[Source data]
::::::::::

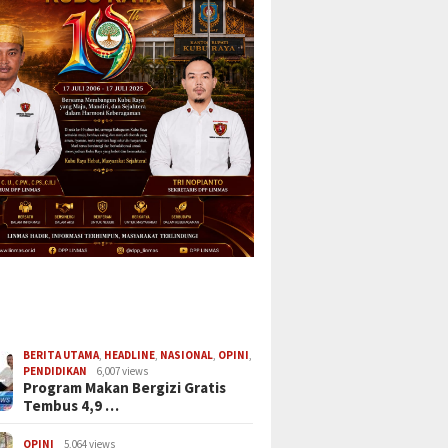
BERITA UTAMA
,
HEADLINE
,
NASIONAL
,
OPINI
,
PENDIDIKAN
6,007 views
Program Makan Bergizi Gratis
Tembus 4,9 …
OPINI
5,064 views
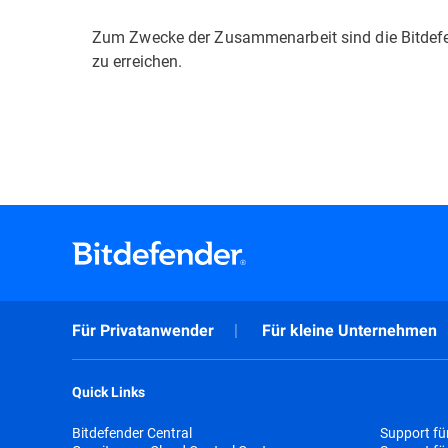
Zum Zwecke der Zusammenarbeit sind die Bitdefe
zu erreichen.
Für Privatanwender
Für kleine Unternehmen
Quick Links
Bitdefender Central
Support fü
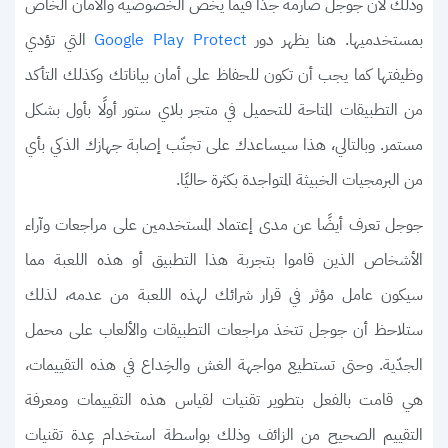
وذلك لأن جوجل صارمة جدًا فيما يخص الخصوصية والأمان الخاص
بمستخدميها. هنا يظهر دور
التي تؤدي
Google Play Protect
وظيفتها كما يجب أن تكون للحفاظ على أمان بياناتك وكذلك التأكد
من التطبيقات المتاحة للتحميل في متجر بلاي ستور أولًا بأول بشكل
مستمر. وبالتالي، هذا سيساعدك على تجنّب إصابة جهازك الذكي بأي
من البرمجيات الخبيثة المتواجدة بكثرة حاليًا.
جوجل تعرف أيضًا عن مدى إعتماد المستخدمين على مراجعات وآراء
الأشخاص الذين قاموا بتجربة هذا التطبيق أو هذه اللعبة مما
سيكون عامل مؤثر في قرار شرائك لهذه اللعبة من عدمه، لذلك
ستلاحظ أن جوجل تتخذ مراجعات التطبيقات والألعاب على محمل
الجدّية. وحتى تستطيع مواجهة الغش والخِداع في هذه التقييمات،
هي قامت بالفعل بتطوير تقنيات لقياس هذه التقييمات ومعرفة
التقييم الصحيح من الزائف وذلك بواسطة استخدام عِدة تقنيات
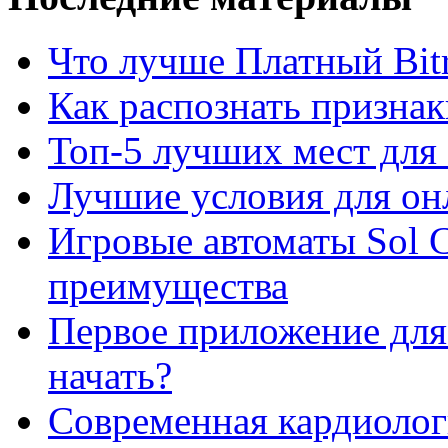
Что лучше Платный Bitr
Как распознать призна
Топ-5 лучших мест для 
Лучшие условия для он
Игровые автоматы Sol C
преимущества
Первое приложение для 
начать?
Современная кардиологи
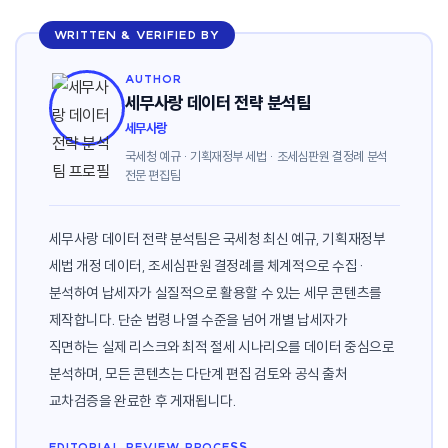
WRITTEN & VERIFIED BY
AUTHOR
세무사랑 데이터 전략 분석팀
세무사랑
국세청 예규 · 기획재정부 세법 · 조세심판원 결정례 분석
전문 편집팀
세무사랑 데이터 전략 분석팀은 국세청 최신 예규, 기획재정부
세법 개정 데이터, 조세심판원 결정례를 체계적으로 수집·
분석하여 납세자가 실질적으로 활용할 수 있는 세무 콘텐츠를
제작합니다. 단순 법령 나열 수준을 넘어 개별 납세자가
직면하는 실제 리스크와 최적 절세 시나리오를 데이터 중심으로
분석하며, 모든 콘텐츠는 다단계 편집 검토와 공식 출처
교차검증을 완료한 후 게재됩니다.
EDITORIAL REVIEW PROCESS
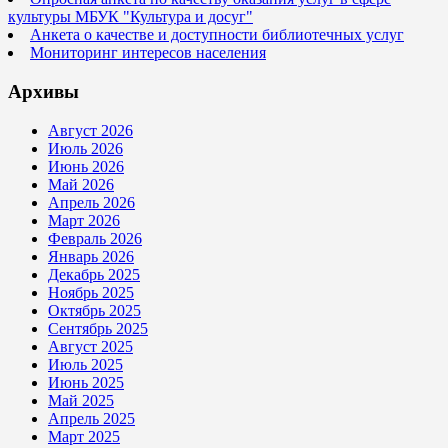
культуры МБУК "Культура и досуг"
Анкета о качестве и доступности библиотечных услуг
Мониторинг интересов населения
Архивы
Август 2026
Июль 2026
Июнь 2026
Май 2026
Апрель 2026
Март 2026
Февраль 2026
Январь 2026
Декабрь 2025
Ноябрь 2025
Октябрь 2025
Сентябрь 2025
Август 2025
Июль 2025
Июнь 2025
Май 2025
Апрель 2025
Март 2025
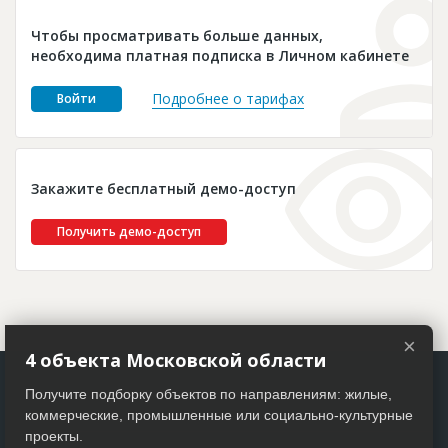
Новости
Чтобы просматривать больше данных,
Платные услуги
необходима платная подписка в Личном кабинете
Пресс-релизы
Подробнее о тарифах
Войти
Правила работы
Контакты
Закажите бесплатный демо-доступ
Личный кабинет
Получить демо-доступ
×
4 объекта Московской области
Получите подборку объектов по направлениям: жилые,
коммерческие, промышленные или социально-культурные
проекты.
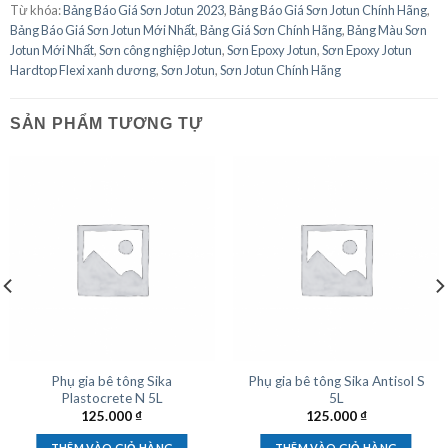
Từ khóa:
Bảng Báo Giá Sơn Jotun 2023
,
Bảng Báo Giá Sơn Jotun Chính Hãng
,
Bảng Báo Giá Sơn Jotun Mới Nhất
,
Bảng Giá Sơn Chính Hãng
,
Bảng Màu Sơn
Jotun Mới Nhất
,
Sơn công nghiệp Jotun
,
Sơn Epoxy Jotun
,
Sơn Epoxy Jotun
Hardtop Flexi xanh dương
,
Sơn Jotun
,
Sơn Jotun Chính Hãng
SẢN PHẨM TƯƠNG TỰ
Phụ gia bê tông Sika
Phụ gia bê tông Sika Antisol S
Plastocrete N 5L
5L
125.000
₫
125.000
₫
THÊM VÀO GIỎ HÀNG
THÊM VÀO GIỎ HÀNG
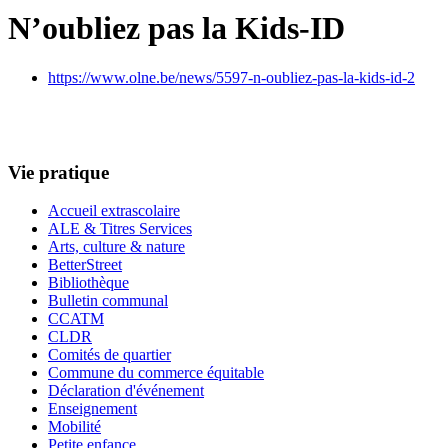
N’oubliez pas la Kids-ID
https://www.olne.be/news/5597-n-oubliez-pas-la-kids-id-2
Vie pratique
Accueil extrascolaire
ALE & Titres Services
Arts, culture & nature
BetterStreet
Bibliothèque
Bulletin communal
CCATM
CLDR
Comités de quartier
Commune du commerce équitable
Déclaration d'événement
Enseignement
Mobilité
Petite enfance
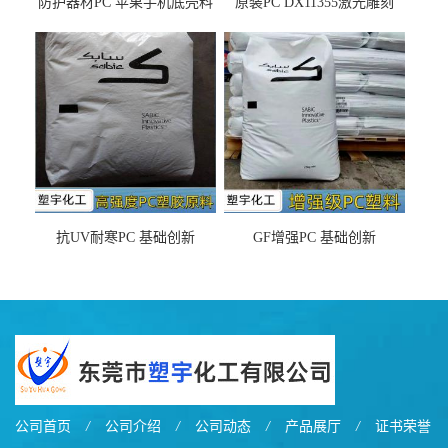
防护器材PC 苹果手机底壳料
原装PC DX11355激光雕刻
DX11354X货源充足，无后顾
LDS塑料 材质证明
之忧
抗UV耐寒PC 基础创新
GF增强PC 基础创新
EXL9034塑料
EXL5429S紫外线稳定 阻燃
公司首页
/
公司介绍
/
公司动态
/
产品展厅
/
证书荣誉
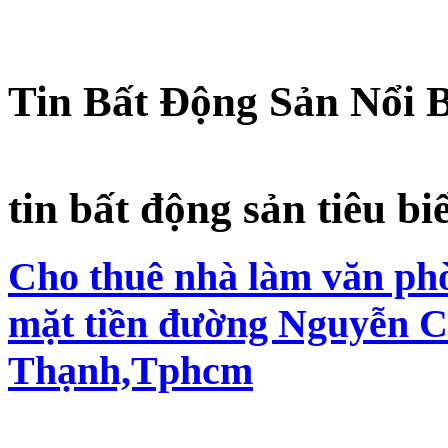
Tin Bất Động Sản Nổi 
tin bất động sản tiêu bi
Cho thuê nhà làm văn phò
mặt tiền đường Nguyễn C
Thạnh,Tphcm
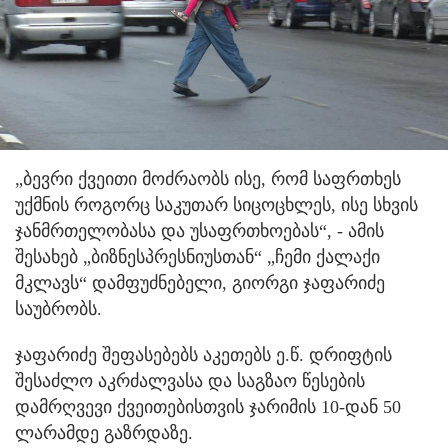
„ბევრი ქვეითი მოძრაობს ისე, რომ საფრთხეს
უქმნის როგორც საკუთარ სიცოცხლეს, ისე სხვის
ჯანმრთელობასა და უსაფრთხოებას“, - ამის
შესახებ „ბიზნესპრესნიუსთან“ „ჩემი ქალაქი
მკლავს“ დამფუძნებელი, გიორგი ჯაფარიძე
საუბრობს.
ჯაფარიძე შეფასებებს აკეთებს ე.წ. დრიფტის
შესაძლო აკრძალვასა და საგზაო წესების
დამრღვევი ქვეითებისთვის ჯარიმის 10-დან 50
ლარამდე გაზრდაზე.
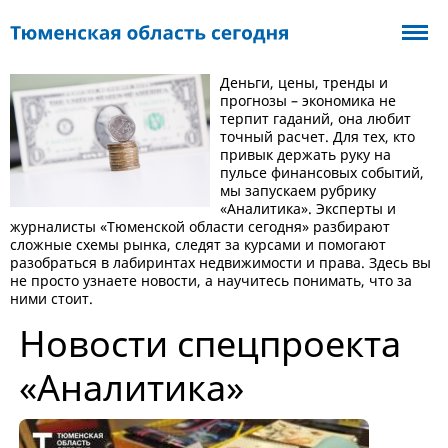
Деньги, цены, тренды и
прогнозы – экономика не
терпит гаданий, она любит
точный расчет. Для тех, кто
привык держать руку на
пульсе финансовых событий,
мы запускаем рубрику
«Аналитика». Эксперты и
журналисты «Тюменской области сегодня» разбирают
сложные схемы рынка, следят за курсами и помогают
разобраться в лабиринтах недвижимости и права. Здесь вы
не просто узнаете новости, а научитесь понимать, что за
ними стоит.
Новости спецпроекта
«Аналитика»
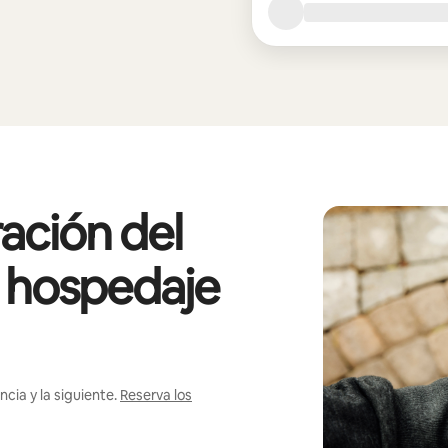
ación del
l hospedaje
cia y la siguiente.
Reserva los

::::::::::

[TO DO] Only lines holding the word "ჯაფარიძე" belong in the answer; copy all of them from the records.

[ANSWER TO THIS EXERCISE]
მკლავს“ დამფუძნებელი, გიორგი ჯაფარიძე
ჯაფარიძე შეფასებებს აკეთებს ე.წ. დრიფტის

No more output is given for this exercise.